──────── RECORD EXTRACTS

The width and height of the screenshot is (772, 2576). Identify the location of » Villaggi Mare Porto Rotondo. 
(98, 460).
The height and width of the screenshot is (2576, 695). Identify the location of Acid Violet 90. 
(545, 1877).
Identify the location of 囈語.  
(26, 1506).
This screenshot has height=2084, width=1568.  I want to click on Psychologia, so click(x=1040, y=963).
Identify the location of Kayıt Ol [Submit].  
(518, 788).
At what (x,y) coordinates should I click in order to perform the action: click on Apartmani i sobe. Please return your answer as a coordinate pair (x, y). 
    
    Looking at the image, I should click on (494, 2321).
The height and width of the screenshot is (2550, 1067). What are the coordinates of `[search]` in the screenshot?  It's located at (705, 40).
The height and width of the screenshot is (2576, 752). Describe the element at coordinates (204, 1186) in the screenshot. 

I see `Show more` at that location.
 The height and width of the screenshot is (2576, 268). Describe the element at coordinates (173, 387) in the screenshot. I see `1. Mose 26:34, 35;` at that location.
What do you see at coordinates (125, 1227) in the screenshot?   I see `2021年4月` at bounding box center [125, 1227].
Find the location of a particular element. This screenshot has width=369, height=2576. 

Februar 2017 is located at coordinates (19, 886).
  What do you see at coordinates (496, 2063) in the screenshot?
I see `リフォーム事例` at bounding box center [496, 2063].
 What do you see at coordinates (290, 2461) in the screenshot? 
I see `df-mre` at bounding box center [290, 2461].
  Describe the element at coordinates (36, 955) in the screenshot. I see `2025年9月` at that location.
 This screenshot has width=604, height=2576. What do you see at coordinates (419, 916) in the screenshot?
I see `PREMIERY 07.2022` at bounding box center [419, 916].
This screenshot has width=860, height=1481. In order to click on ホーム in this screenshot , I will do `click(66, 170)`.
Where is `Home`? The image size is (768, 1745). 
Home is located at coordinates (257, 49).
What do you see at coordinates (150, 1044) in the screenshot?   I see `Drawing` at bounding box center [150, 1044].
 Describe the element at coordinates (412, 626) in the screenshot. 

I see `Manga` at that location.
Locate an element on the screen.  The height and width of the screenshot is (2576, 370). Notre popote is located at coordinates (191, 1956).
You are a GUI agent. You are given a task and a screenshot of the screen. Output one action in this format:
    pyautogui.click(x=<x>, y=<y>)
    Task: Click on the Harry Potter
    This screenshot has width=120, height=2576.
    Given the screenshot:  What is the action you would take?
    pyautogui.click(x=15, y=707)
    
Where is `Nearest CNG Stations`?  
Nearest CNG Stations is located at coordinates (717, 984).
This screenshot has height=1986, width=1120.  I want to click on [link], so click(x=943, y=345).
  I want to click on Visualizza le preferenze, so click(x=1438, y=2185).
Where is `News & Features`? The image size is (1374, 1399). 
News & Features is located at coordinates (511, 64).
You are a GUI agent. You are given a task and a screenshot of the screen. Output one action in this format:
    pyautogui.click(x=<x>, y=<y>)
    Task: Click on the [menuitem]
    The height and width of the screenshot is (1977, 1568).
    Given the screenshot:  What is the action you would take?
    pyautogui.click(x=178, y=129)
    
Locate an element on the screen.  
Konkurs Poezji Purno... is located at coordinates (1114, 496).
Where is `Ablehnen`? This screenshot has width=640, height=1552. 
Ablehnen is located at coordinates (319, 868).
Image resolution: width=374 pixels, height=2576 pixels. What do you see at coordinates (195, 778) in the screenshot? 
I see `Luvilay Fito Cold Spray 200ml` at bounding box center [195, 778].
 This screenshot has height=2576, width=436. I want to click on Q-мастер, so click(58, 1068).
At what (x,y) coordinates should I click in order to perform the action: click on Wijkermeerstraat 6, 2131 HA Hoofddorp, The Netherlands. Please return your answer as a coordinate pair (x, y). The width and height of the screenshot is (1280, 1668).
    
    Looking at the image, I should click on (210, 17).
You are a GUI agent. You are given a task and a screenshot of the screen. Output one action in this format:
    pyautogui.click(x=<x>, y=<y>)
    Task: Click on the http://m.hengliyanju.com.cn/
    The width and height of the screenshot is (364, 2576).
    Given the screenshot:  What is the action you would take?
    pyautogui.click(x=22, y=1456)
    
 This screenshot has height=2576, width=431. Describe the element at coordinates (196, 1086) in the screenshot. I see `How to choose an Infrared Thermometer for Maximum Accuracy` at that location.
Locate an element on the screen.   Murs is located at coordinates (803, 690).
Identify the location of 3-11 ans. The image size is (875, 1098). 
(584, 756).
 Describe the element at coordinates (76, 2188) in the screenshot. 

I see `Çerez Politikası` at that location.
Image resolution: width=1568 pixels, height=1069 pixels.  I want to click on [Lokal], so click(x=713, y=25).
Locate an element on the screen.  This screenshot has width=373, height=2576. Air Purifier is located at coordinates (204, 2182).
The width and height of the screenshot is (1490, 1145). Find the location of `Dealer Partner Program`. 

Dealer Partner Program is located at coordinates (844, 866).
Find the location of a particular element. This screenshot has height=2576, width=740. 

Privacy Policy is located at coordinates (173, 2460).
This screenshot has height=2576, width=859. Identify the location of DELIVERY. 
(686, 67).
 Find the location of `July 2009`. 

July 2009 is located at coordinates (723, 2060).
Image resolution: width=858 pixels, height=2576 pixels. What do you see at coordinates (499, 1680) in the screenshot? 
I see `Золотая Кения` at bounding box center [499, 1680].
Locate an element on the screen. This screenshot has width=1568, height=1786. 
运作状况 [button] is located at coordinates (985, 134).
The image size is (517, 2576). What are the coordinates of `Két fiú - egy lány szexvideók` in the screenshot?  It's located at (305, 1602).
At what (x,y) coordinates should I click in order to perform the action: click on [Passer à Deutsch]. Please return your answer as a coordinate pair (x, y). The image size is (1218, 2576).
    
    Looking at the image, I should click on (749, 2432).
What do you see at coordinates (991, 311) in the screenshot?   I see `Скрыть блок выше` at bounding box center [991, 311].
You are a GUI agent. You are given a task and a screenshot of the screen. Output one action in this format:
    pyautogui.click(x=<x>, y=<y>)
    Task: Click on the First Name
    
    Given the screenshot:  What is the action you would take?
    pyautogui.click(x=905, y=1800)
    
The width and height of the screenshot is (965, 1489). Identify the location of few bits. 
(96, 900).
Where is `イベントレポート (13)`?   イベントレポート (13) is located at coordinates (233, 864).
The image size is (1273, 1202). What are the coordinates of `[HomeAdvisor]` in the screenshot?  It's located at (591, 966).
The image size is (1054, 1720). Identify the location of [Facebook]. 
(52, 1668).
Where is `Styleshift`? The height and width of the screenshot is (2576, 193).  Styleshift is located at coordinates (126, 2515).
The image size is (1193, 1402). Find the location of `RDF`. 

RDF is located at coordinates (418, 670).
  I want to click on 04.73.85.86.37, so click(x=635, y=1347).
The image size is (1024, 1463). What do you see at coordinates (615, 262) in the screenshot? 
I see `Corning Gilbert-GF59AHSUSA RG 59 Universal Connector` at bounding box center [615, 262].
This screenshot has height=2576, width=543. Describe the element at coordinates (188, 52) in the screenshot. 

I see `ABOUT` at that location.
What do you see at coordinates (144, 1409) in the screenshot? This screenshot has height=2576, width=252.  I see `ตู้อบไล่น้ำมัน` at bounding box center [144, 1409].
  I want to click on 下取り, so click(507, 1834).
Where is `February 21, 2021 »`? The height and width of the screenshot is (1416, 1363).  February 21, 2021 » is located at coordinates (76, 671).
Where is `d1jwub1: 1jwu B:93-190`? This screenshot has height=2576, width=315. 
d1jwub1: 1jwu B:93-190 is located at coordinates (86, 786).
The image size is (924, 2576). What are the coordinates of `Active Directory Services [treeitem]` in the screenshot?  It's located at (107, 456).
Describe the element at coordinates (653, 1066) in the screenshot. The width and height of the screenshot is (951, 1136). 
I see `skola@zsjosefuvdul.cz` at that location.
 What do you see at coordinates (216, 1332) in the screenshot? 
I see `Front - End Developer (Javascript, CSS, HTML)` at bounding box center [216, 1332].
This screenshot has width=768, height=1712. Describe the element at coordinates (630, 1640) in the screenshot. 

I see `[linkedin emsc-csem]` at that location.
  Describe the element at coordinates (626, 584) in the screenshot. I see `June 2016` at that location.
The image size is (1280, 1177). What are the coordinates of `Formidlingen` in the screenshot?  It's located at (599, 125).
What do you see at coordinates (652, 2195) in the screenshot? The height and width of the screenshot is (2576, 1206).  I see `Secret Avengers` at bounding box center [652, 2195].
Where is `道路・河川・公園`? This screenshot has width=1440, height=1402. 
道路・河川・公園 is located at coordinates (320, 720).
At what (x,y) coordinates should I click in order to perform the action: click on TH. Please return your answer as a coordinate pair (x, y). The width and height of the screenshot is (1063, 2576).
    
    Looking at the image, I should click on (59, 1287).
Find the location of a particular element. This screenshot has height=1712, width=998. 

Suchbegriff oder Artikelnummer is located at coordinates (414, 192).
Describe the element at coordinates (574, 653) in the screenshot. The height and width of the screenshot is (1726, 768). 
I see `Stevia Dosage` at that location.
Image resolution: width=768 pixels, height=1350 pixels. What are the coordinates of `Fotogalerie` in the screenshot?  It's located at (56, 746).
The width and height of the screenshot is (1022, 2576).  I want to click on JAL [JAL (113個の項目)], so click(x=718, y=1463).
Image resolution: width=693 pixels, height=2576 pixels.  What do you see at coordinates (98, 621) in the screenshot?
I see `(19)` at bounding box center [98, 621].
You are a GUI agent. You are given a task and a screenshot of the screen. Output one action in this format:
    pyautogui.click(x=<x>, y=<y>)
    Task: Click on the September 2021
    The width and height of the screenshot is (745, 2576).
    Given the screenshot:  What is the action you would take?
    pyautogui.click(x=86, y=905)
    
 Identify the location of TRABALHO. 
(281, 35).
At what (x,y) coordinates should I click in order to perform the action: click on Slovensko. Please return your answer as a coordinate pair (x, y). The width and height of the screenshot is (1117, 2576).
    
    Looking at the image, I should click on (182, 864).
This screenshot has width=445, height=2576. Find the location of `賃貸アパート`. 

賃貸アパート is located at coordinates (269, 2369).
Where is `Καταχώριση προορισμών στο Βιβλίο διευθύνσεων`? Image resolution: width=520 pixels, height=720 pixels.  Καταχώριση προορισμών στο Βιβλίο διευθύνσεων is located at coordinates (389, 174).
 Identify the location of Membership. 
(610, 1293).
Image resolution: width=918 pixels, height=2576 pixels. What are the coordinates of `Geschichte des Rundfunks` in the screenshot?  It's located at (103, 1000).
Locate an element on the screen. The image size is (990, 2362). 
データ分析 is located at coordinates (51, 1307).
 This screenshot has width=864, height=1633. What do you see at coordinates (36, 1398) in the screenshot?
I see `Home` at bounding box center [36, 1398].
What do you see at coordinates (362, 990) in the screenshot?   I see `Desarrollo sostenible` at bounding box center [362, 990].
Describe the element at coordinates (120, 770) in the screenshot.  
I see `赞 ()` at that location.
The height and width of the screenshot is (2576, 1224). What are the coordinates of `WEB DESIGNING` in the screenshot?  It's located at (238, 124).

────────────────

**ACTIVITY**
From the very first line of the data through the line with "The height and width of the screenshot is (2550, 1067)." in it, please reproduce each line exactly and output nothing more.

**EXERCISE SOLUTION**
The width and height of the screenshot is (772, 2576). Identify the location of » Villaggi Mare Porto Rotondo. 
(98, 460).
The height and width of the screenshot is (2576, 695). Identify the location of Acid Violet 90. 
(545, 1877).
Identify the location of 囈語.  
(26, 1506).
This screenshot has height=2084, width=1568.  I want to click on Psychologia, so click(x=1040, y=963).
Identify the location of Kayıt Ol [Submit].  
(518, 788).
At what (x,y) coordinates should I click in order to perform the action: click on Apartmani i sobe. Please return your answer as a coordinate pair (x, y). 
    
    Looking at the image, I should click on (494, 2321).
The height and width of the screenshot is (2550, 1067). What are the coordinates of `[search]` in the screenshot?  It's located at (705, 40).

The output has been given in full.